Le Comité recommande à l'État partie d'adopter toutes les mesures nécessaires, législatives et autres, pour aider les femmes, en particulier les adolescentes, en cas de grossesse non désirée, à avoir accès à des services de santé et des services éducatifs adaptés.

12. En dépit des renseignements positifs fournis concernant les mesures prises en vue de modifier la procédure pénale, d'instituer l'oralité des débats et d'introduire d'autres moyens de régler les affaires civiles, le Comité reste inquiet devant la lenteur indue de la justice.

Le Comité invite l'État partie à accélérer le cours de la justice étant donné l'énorme arriéré des affaires judiciaires en instance.

13. Le Comité est particulièrement inquiet de voir que les prévenus peuvent être maintenus en détention avant jugement pour une durée maximale équivalant à un tiers de la peine qu'ils encourent, quel que soit le risque ou défaut à comparaître et que, selon les chiffres indiqués par l'État partie, près de 70 % de la population des prisons est en attente de jugement. Cette situation est incompatible avec la présomption d'innocence et le droit d'être jugé dans des délais raisonnables ou d'être libéré sous caution prévus aux articles 9 et 14 du Pacte.

Le Comité recommande que la législation concernant la liberté sous caution soit rendue conforme aux dispositions du Pacte et que la détention préventive soit l'exception et non la règle.
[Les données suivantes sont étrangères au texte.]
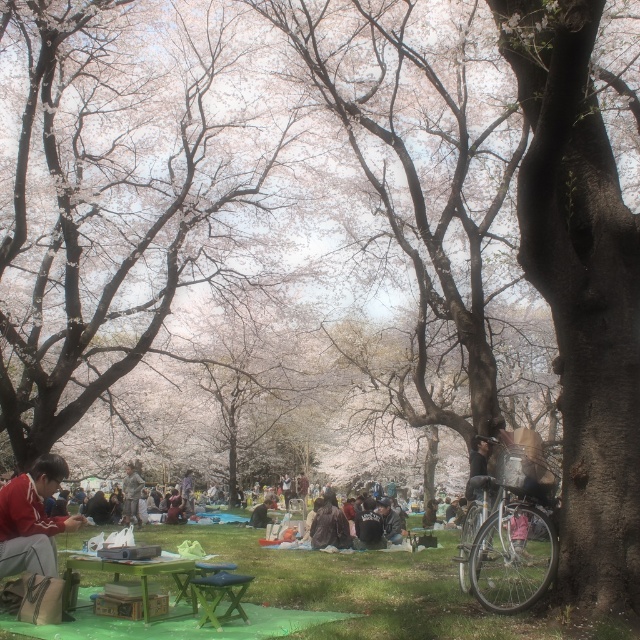 You are a photographer setting up a tripod to capture the scene. The tripod requires at least 1 meter of clearance between the red jacket at lower left and the green wood park bench at center to avoid blocking the view. Based on their heights, can the tripod be placed between them without obstruction?

The red jacket at lower left is taller than the green wood park bench at center, so the tripod might be blocked by the jacket if placed between them. Ensure the tripod is positioned where both objects do not obstruct the view.

You are standing in the park and want to place a small bench between the two points, point (204, 588) and point (134, 516). Which point should the bench be closer to if you want it to be near the tree trunk on the right side?

The bench should be placed closer to point (204, 588) because it is closer to the viewer than point (134, 516). Since the tree trunk is in the foreground on the right, positioning the bench nearer to the closer point would place it nearer to the tree trunk.

You are standing at the center of the park and see the red jacket at lower left. If you want to walk directly towards it, which direction should you head?

The red jacket at lower left is located at point (33, 518), so you should head towards the lower left direction to reach it.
14. Le Comité est inquiet de la lenteur de la justice, qui est incompatible avec les prescriptions des articles 9 et 14 du Pacte. Il s'inquiète aussi de la grave pénurie de défenseurs publics pour les personnes démunies à Quito et à Guayaquil, et du fait qu'il n'en existe pas en de nombreux points du pays. Cette situation est d'autant plus grave que, selon la loi équatorienne, l'assistance d'un conseil est obligatoire dans un procès.
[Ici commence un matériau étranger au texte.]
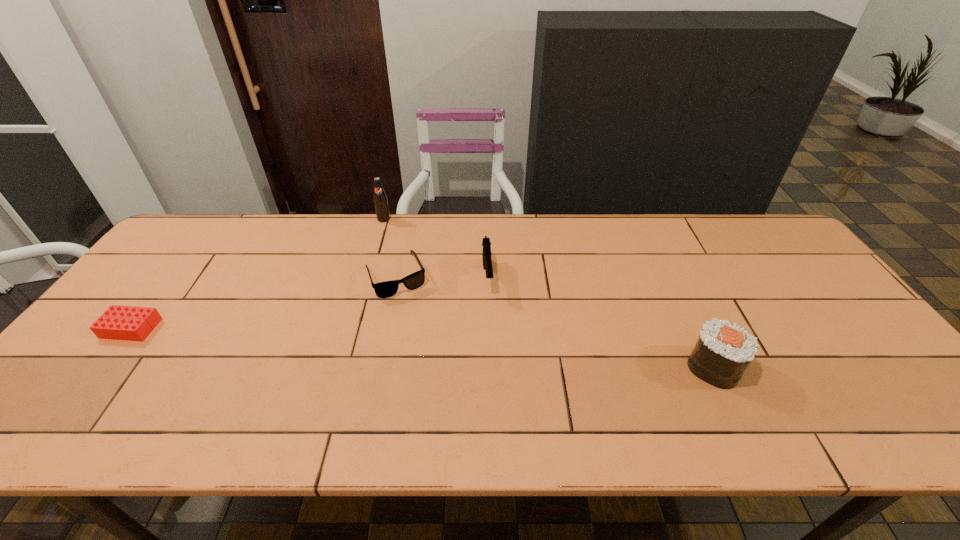 Where is `free space at the far right corner of the desktop`? free space at the far right corner of the desktop is located at coordinates (784, 240).

This screenshot has width=960, height=540. I want to click on free space between the second object from right to left and the sunglasses, so click(442, 276).

Where is `blank region between the sushi and the fourth farthest object`? blank region between the sushi and the fourth farthest object is located at coordinates (422, 348).

Where is `free area in between the nearest object and the second object from right to left`? This screenshot has width=960, height=540. free area in between the nearest object and the second object from right to left is located at coordinates (600, 322).

What are the coordinates of `empty location between the rightmost object and the sunglasses` in the screenshot? It's located at 554,321.

Identify the location of vacant region between the sushi and the tallest object. This screenshot has width=960, height=540. (548, 293).

Find the location of a particular element. This screenshot has width=960, height=540. unoccupied position between the farthest object and the Lego is located at coordinates (257, 274).

Locate an element on the screen. This screenshot has width=960, height=540. vacant area that lies between the tallest object and the fourth tallest object is located at coordinates (390, 247).

The width and height of the screenshot is (960, 540). What are the coordinates of `vacant area between the fourth farthest object and the tallest object` in the screenshot? It's located at (257, 274).

Locate an element on the screen. vacant space that is in between the fourth object from left to right and the sushi is located at coordinates (600, 322).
Le Comité recommande à l'État partie de se pencher sur la question de la lenteur de la justice et en particulier de respecter les dispositions du Code de procédure pénale (Código de Procedimiento Penal), qui prévoit que la phase initiale du procès doit être achevée dans un délai de 60 jours. Le Comité invite l'État partie à augmenter le nombre de défenseurs publics et à faire en sorte qu'il en existe sur tout le territoire.

15. Le Comité s'inquiète de voir que les dispositions de la loi no 10282 relative à l'état d'urgence, ainsi que celles de l'article 103 ñ (no 6) de la Constitution, qui contient une énumération des articles de la Constitution auxquels il peut être dérogé pendant l'état d'urgence ne sont pas conformes au Pacte.

Le Comité regrette de ne pas avoir eu suffisamment de précisions sur les dispositions auxquelles il peut être dérogé selon la Constitution pendant l'état d'urgence et se demande si elles sont compatibles avec les dispositions du Pacte.

16. Le Comité s'inquiète de voir qu'en dépit du Plan pour l'égalité des chances 1997-2000 (Plan de Igualdades 1997-2000), du fait que les droits des femmes sont garantis par la Constitution et des lois visant à mettre fin à la discrimination, les femmes continuent de recevoir un traitement inéquitable en Équateur par suite, notamment, de la permanence d'attitudes traditionnelles et de lois dépassées. Cet état de choses, ainsi que l'existence de ces lois soulèvent des difficultés au titre des articles 3, 23, 24 et 26 du Pacte.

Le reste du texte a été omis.